Its incidence has remained the same since it was described in 1936 and although we have clues as to what may contribute to it, and we know that some patients have subclinical cerebral oedema at presentation(Krane et al NEJM 1985;312:1147-51), we still can’t predict who will get it, nor greatly affect its high rate of mortality.
There are theories of causative factors, most of which are vasogenic or osmotically based, but there is really no great evidence out there. The studies are small or retrospective, or both.
WHAT CAUSES IT? – THEORETICALLY
One theory relates to osmolytes accumulating in brain cells. These are the compounds that maintain normal cell volumes. As extracellular osmolality decreases rapidly with treatment, water flows rapidly onto these cells causing the brain to swell.
Another theory relates to Na+ / H+ exchanger, such that a correction of acidosis results in Na and water passing onto the brain cells, resulting in oedema.
How much has been proven to be the actual mechanism? By my reading, not much.

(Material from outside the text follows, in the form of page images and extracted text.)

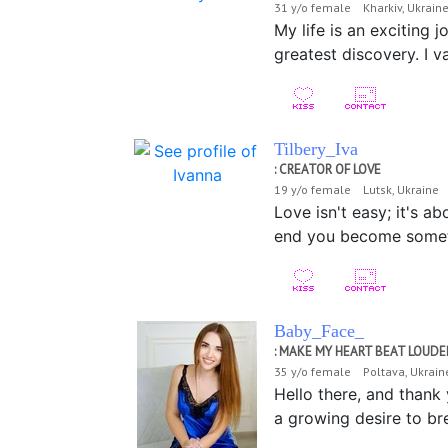
31 y/o female Kharkiv, Ukrai
My life is an exciting
greatest discovery. I 
Tilbery_Iva
: CREATOR OF LOVE
19 y/o female Lutsk, Ukraine
Love isn't easy; it's a
end you become somethi
Baby_Face_
: MAKE MY HEART BEAT LOUDE
35 y/o female Poltava, Ukrai
Hello there, and thank
a growing desire to br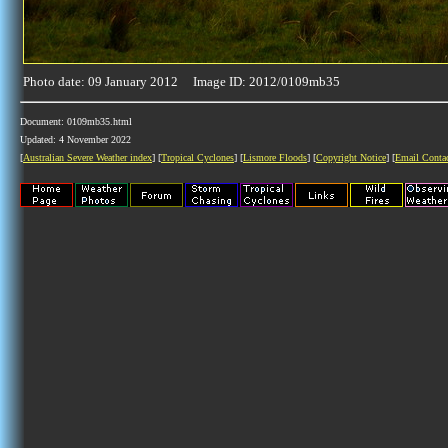
Photo date: 09 January 2012 Image ID: 2012/0109mb35
Document: 0109mb35.html
Updated: 4 November 2022
[
Australian Severe Weather index
] [
Tropical Cyclones
] [
Lismore Floods
] [
Copyright Notice
] [
Email Conta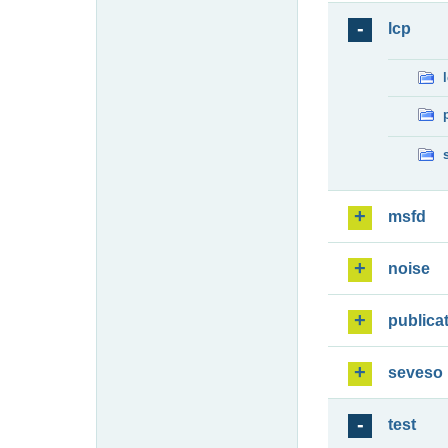
lcp
msfd
noise
publica
seveso
test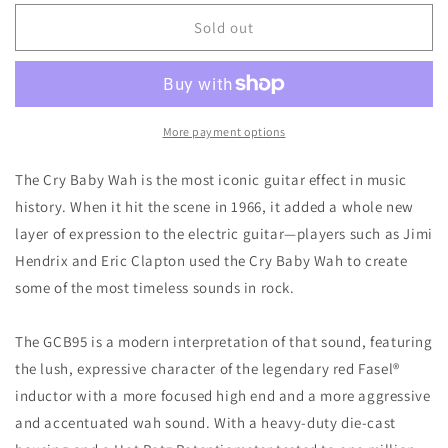
for
for
Dunlop
Dunlop
Sold out
GCB95
GCB95
Crybaby
Crybaby
Wah
Wah
Pedal
Pedal
More payment options
The Cry Baby Wah is the most iconic guitar effect in music
history. When it hit the scene in 1966, it added a whole new
layer of expression to the electric guitar—players such as Jimi
Hendrix and Eric Clapton used the Cry Baby Wah to create
some of the most timeless sounds in rock.
The GCB95 is a modern interpretation of that sound, featuring
the lush, expressive character of the legendary red Fasel®
inductor with a more focused high end and a more aggressive
and accentuated wah sound. With a heavy-duty die-cast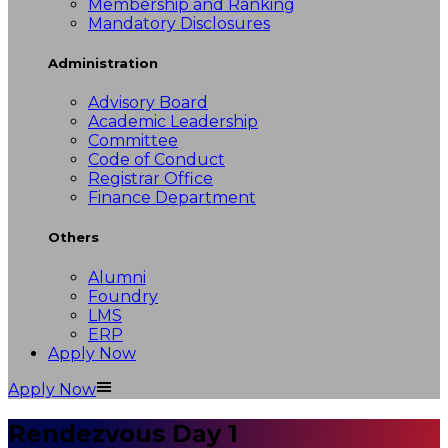
Membership and Ranking
Mandatory Disclosures
Administration
Advisory Board
Academic Leadership
Committee
Code of Conduct
Registrar Office
Finance Department
Others
Alumni
Foundry
LMS
ERP
Apply Now
Apply Now
Rendezvous Day 1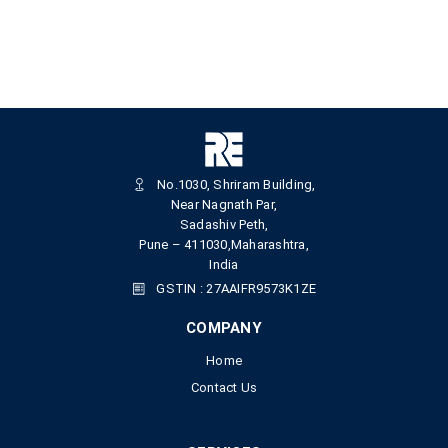
No.1030, Shriram Building,
Near Nagnath Par,
Sadashiv Peth,
Pune – 411030,Maharashtra,
India
GSTIN : 27AAIFR9573K1ZE
COMPANY
Home
Contact Us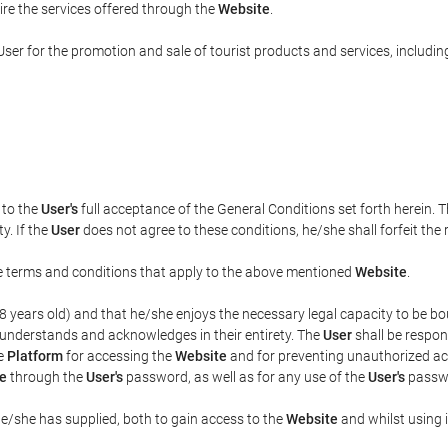
uire the services offered through the
Website
.
ser for the promotion and sale of tourist products and services, including 
t to the
User's
full acceptance of the General Conditions set forth herein. 
y. If the
User
does not agree to these conditions, he/she shall forfeit the 
the terms and conditions that apply to the above mentioned
Website
.
t 18 years old) and that he/she enjoys the necessary legal capacity to be 
 understands and acknowledges in their entirety. The
User
shall be respon
he
Platform
for accessing the
Website
and for preventing unauthorized acc
e
through the
User's
password, as well as for any use of the
User's
passwo
he/she has supplied, both to gain access to the
Website
and whilst using i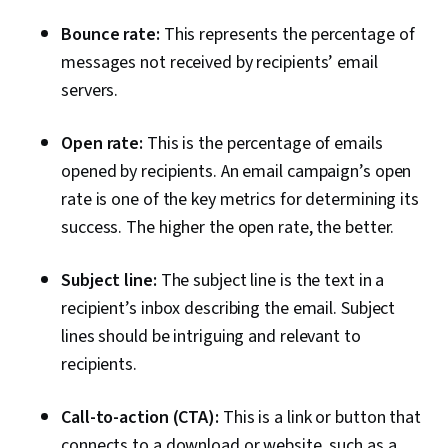
Bounce rate:
This represents the percentage of
messages not received by recipients’ email
servers.
Open rate:
This is the percentage of emails
opened by recipients. An email campaign’s open
rate is one of the key metrics for determining its
success. The higher the open rate, the better.
Subject line:
The subject line is the text in a
recipient’s inbox describing the email. Subject
lines should be intriguing and relevant to
recipients.
Call-to-action (CTA):
This is a link or button that
connects to a download or website, such as a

WHAT CAUSES IT? – IN PRACTICAL TERMS
We believe that the following increase the chance of developing cerebral oedema:
- Newly diagnosed diabetes
- Duration of symptoms
- Rapid change in Osmolality (2xNa + U + Glc): – ie rapid decrease in Glucose and a decrease in Sodium
- Initial pH < 7.1……………. and in more recent studies (Glaser N et al NEJM 2001;344:264-269)
- Decrease in CO2
- Increased Urea
- If treated with Bicarbonate
WHAT DOES THIS MEAN IN TERMS OF TREATMENT?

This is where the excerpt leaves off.